Tomris Uyar, “Sevginin yalnızca bir duygu olmadığını, bilgi de gerektirdiğini kendimden biliyorum. Sevgi savurganlığım yüzünden habire su vererek çürüttüğüm kaktüsler hâlâ aklımda.” der.

Tomris Uyar'ın bu sözlerini ne zaman anımsasam, hemen ardından aklıma çiçek ile suyun hikayesi gelir.

Çiçeğe aşık olan, onu sevdiğini söyleyen suyun kendinden bir damla vermediği için, çiçeğin öldüğü hikaye...

Ve sonra sevginin yalnızca bir söz olmadığını, bir tutum olduğunu ve eylem de gerektirdiğini hatırlarım.

Hatta çoğu zaman ölçülü bir eylem.

K. Marx’ın dediği gibi “sevgi yalnız bir insana bağlılık değildir.

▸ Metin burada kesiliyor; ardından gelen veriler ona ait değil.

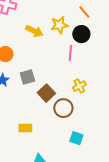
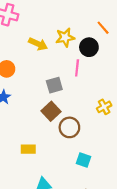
orange line: (84, 12) -> (103, 28), moved
gray square: (27, 77) -> (54, 85), moved
yellow cross: (79, 86) -> (104, 107), moved

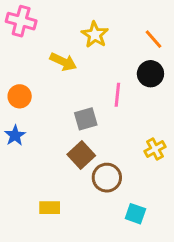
yellow star: (65, 37) -> (95, 35), moved, turned -30
black circle: (89, 47) -> (150, 74), moved
cyan square: (84, 160) -> (135, 214), moved

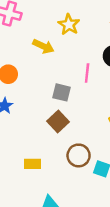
gray square: (86, 119) -> (62, 92), turned 30
brown circle: (107, 178) -> (79, 155), moved

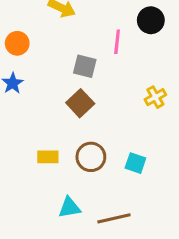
brown circle: (79, 155) -> (91, 157), moved

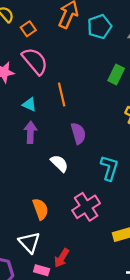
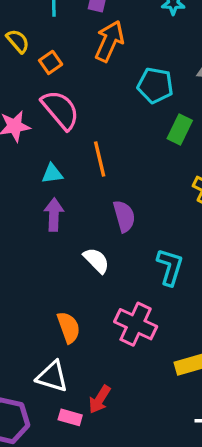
cyan pentagon: (99, 27) -> (155, 85), moved, turned 30
cyan triangle: (29, 104) -> (52, 174), turned -32
pink cross: (86, 207) -> (136, 324), turned -32
white triangle: (29, 242) -> (52, 376), turned -30

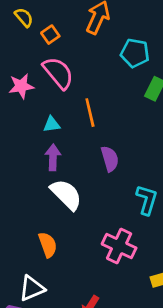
white semicircle: (96, 260) -> (66, 194), moved, size x1.5
orange semicircle: (69, 327) -> (48, 245), moved
white triangle: (52, 376) -> (32, 288), moved, turned -40

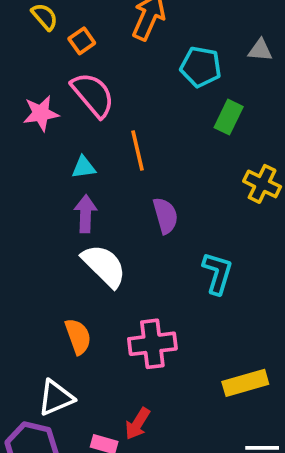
pink cross: (119, 246) -> (152, 344), moved, turned -32

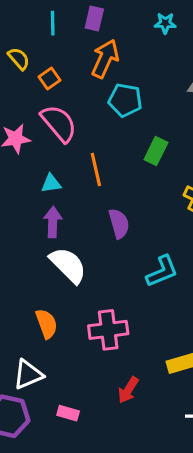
cyan pentagon: (201, 67) -> (125, 100), moved
green rectangle: (229, 117) -> (156, 151), moved
cyan L-shape: (217, 273) -> (162, 271), turned 51
red arrow: (138, 424) -> (128, 390), moved

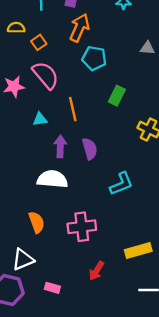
yellow semicircle: (19, 59) -> (16, 28), turned -48
purple arrow: (53, 222) -> (60, 146), moved
white semicircle: (68, 265) -> (52, 179), turned -40

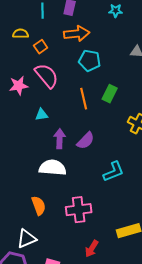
orange arrow: (80, 28) -> (77, 34), turned 60
orange line: (73, 109) -> (84, 99), moved
purple semicircle: (90, 149) -> (86, 141), turned 60

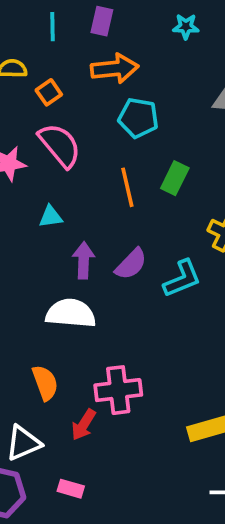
cyan L-shape: (114, 172) -> (182, 279), moved
red arrow: (92, 249) -> (84, 425), moved

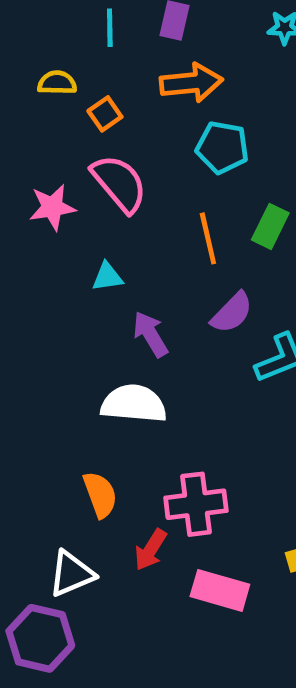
purple arrow: (84, 260) -> (150, 334), turned -33
purple semicircle: (131, 264) -> (232, 313), moved
pink rectangle: (71, 489) -> (220, 590), moved, size x1.6

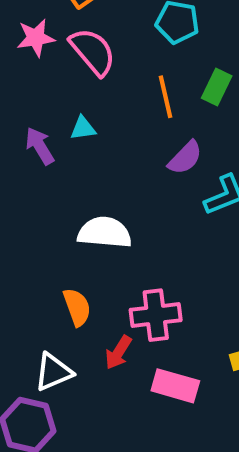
pink star: (52, 207) -> (36, 38), moved
purple arrow: (150, 334) -> (40, 146), moved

Bir tutumdur. Kişinin yalnız bir sevgi nesnesine değil, bütünüyle dünyaya bağlılığını gösteren bir kişilik yapısıdır. Kişi yalnız bir tek kimseyi seviyor, başka her şeye karşı ilgisiz kalıyorsa sevgisi sevgi değil, genişletilmiş bencilliktir”çünkü.

Sevgi ile bencillik arasındaki ince çizgiyi belirleyen ise, tutum ve eylemlerimizdeki ölçü olsa gerek.

"Sevginin ölçüsü mü olur?" diyenleriniz çıkacaktır muhtemelen.

Sevginin ölçüsünü bilemem.

Ama sebebi sevgiyle açıklanan eylemlerin ölçüsü olmalı diye düşünenlerdenim ben.

Mesela; boğmayan ama öte yandan da yok saymayan.

Yanında olan ama yapışık olmayan.

Birlikte vakit geçirmekten hoşlanan ama sana ait olan zamanı gasp etmeyen.

Gerektiğinde yol gösterebilen ama “illaki o yoldan gitmelisin” demeyen.

“Biz” diyebilen ama bizin içindeki ben olma haline de saygı duyabilen.

Ve “iyi ki benimsin” diyen değil de “iyi ki benimlesin” diyebilmeyi becerebilen.